**** SUPPLIED DATA

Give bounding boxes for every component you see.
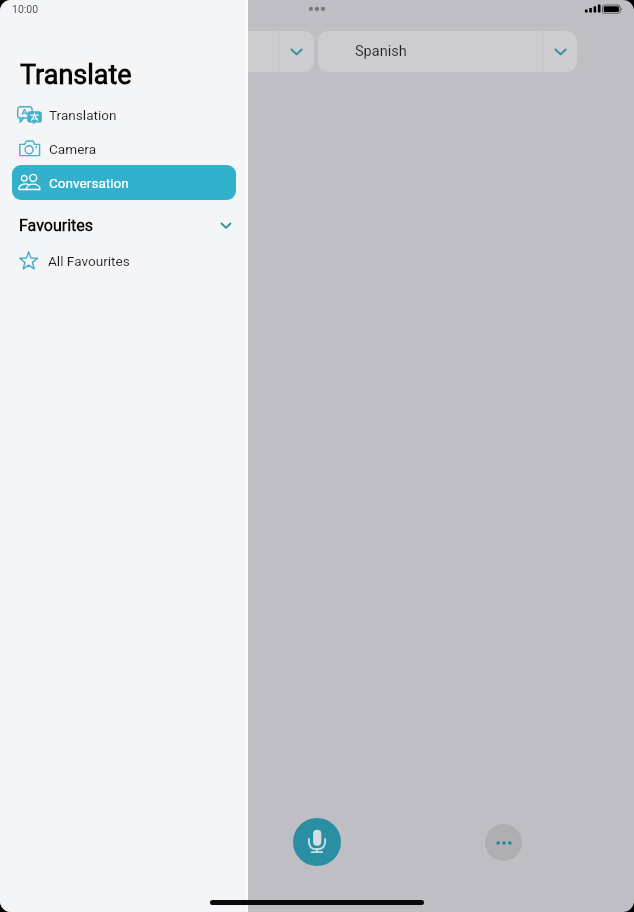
staticText: Spanish [355, 43, 407, 60]
button[interactable]: Camera [12, 131, 236, 166]
button[interactable]: Spanish [318, 31, 577, 72]
staticText: 10:00 [12, 3, 39, 15]
staticText: Translate [20, 59, 132, 91]
staticText: Camera [49, 141, 97, 157]
button[interactable]: All Favourites [0, 244, 248, 278]
button[interactable]: Translation [12, 97, 236, 132]
staticText: Favourites [19, 216, 94, 235]
staticText: Translation [49, 107, 117, 123]
button[interactable]: Favourites [0, 208, 248, 242]
button[interactable]: More options [485, 824, 522, 861]
button[interactable]: Conversation [12, 165, 236, 200]
button[interactable]: Speak [293, 818, 341, 866]
staticText: All Favourites [48, 253, 130, 269]
button[interactable]: Source language [194, 31, 314, 72]
staticText: Conversation [49, 175, 129, 191]
other: Window controls [307, 4, 327, 14]
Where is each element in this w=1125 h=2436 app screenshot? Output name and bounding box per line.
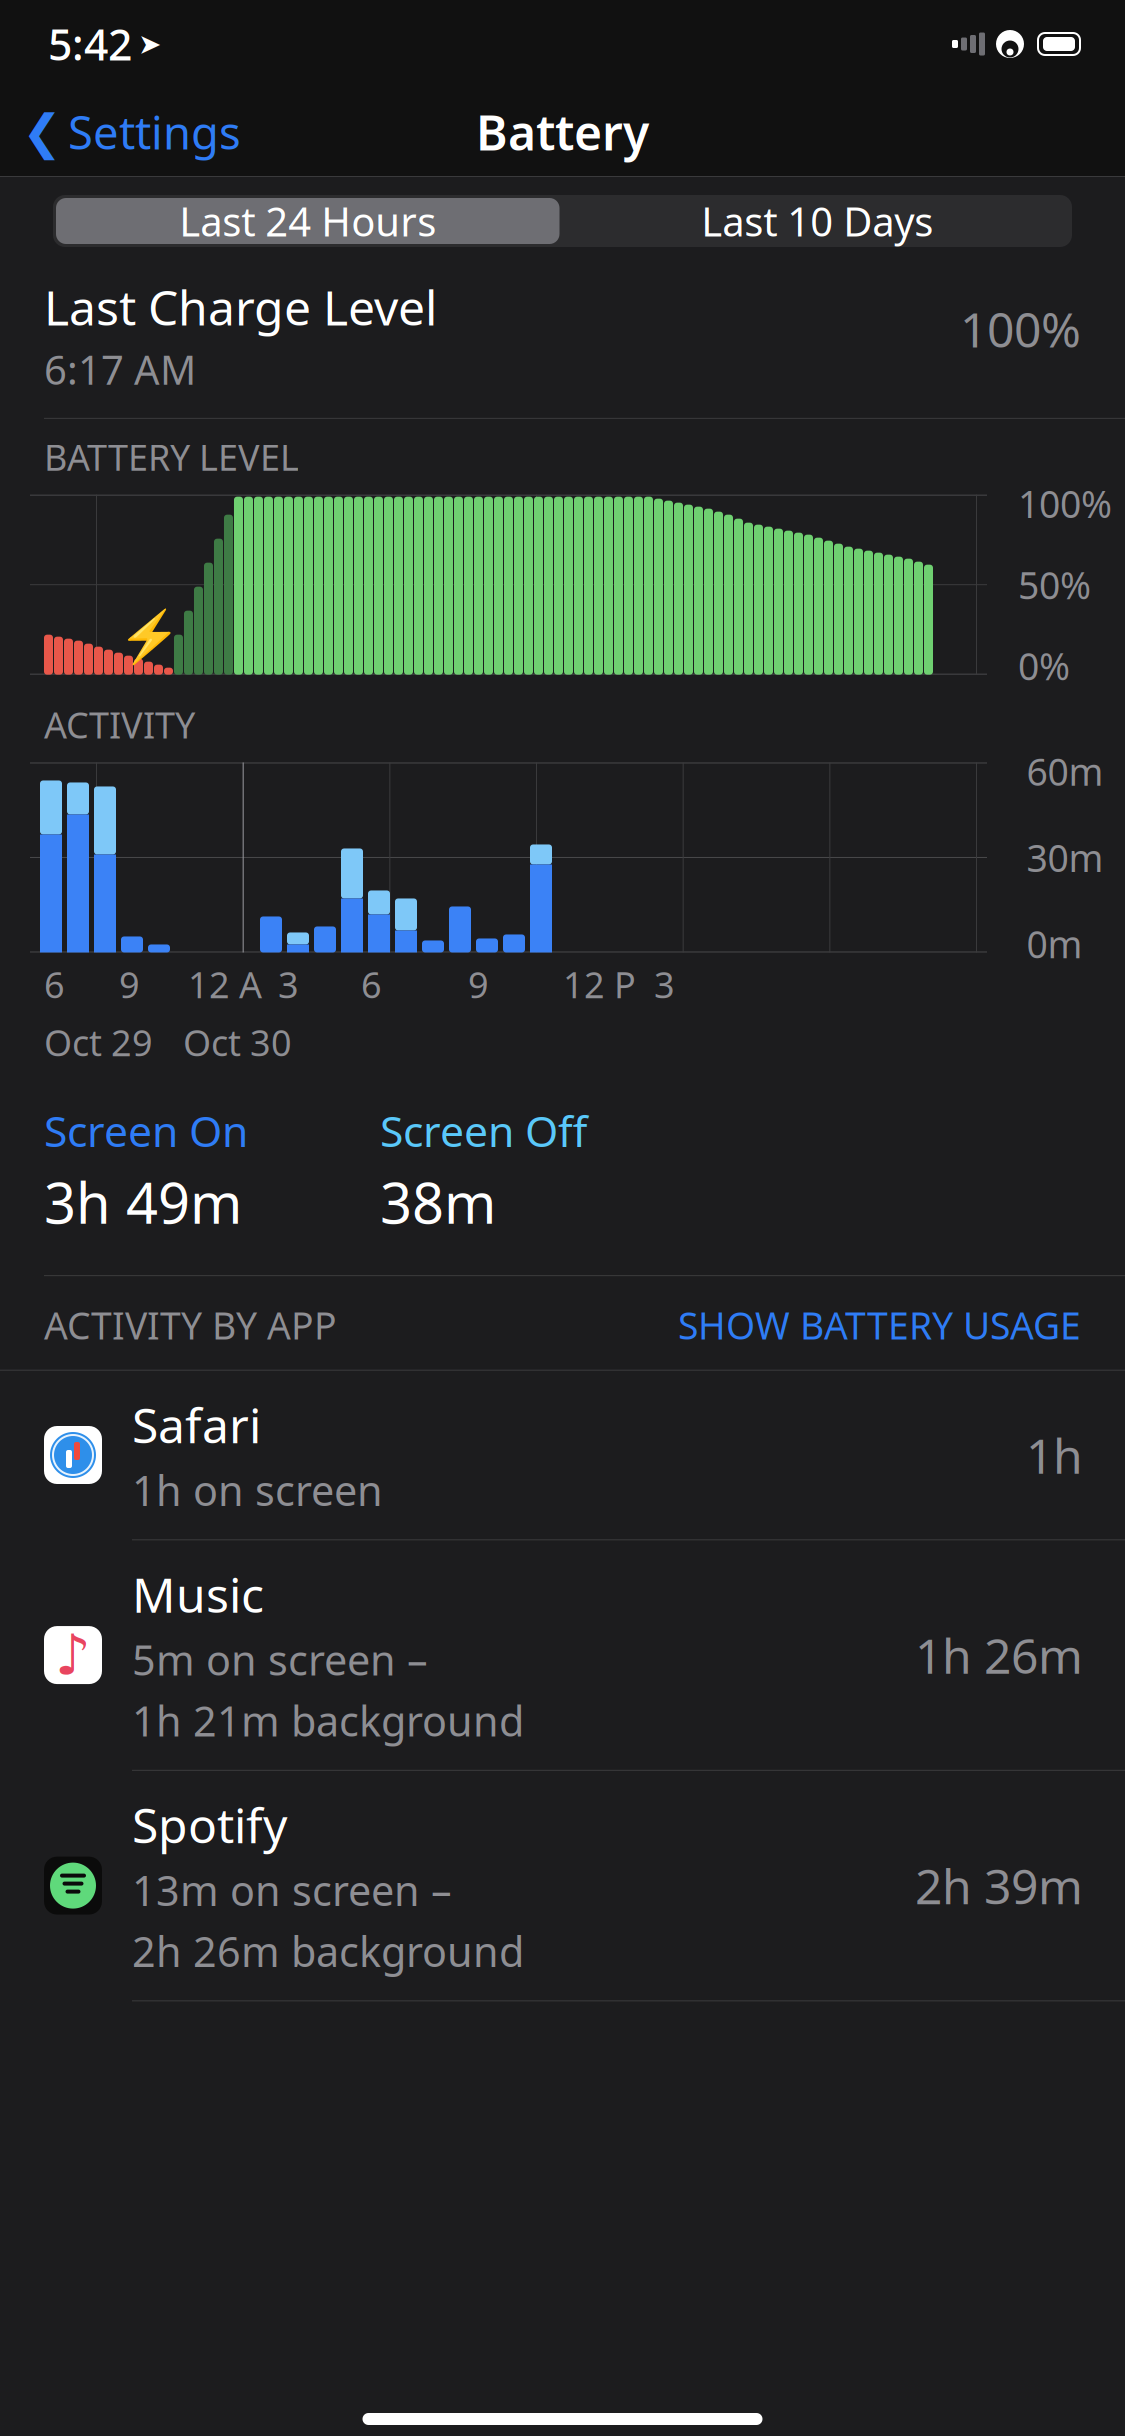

********

--- EXERCISE ---
Copy out every line of the material above exactly, skipping the pictures.

--- ANSWER SPACE ---
Give bounding boxes for every component you see.
staticText: Spanish [355, 43, 407, 60]
button[interactable]: Camera [12, 131, 236, 166]
button[interactable]: Spanish [318, 31, 577, 72]
staticText: 10:00 [12, 3, 39, 15]
staticText: Translate [20, 59, 132, 91]
staticText: Camera [49, 141, 97, 157]
button[interactable]: All Favourites [0, 244, 248, 278]
button[interactable]: Translation [12, 97, 236, 132]
staticText: Favourites [19, 216, 94, 235]
staticText: Translation [49, 107, 117, 123]
button[interactable]: Favourites [0, 208, 248, 242]
button[interactable]: More options [485, 824, 522, 861]
button[interactable]: Conversation [12, 165, 236, 200]
button[interactable]: Speak [293, 818, 341, 866]
staticText: All Favourites [48, 253, 130, 269]
button[interactable]: Source language [194, 31, 314, 72]
staticText: Conversation [49, 175, 129, 191]
other: Window controls [307, 4, 327, 14]
Where is each element in this w=1125 h=2436 app screenshot? Output name and bounding box per line.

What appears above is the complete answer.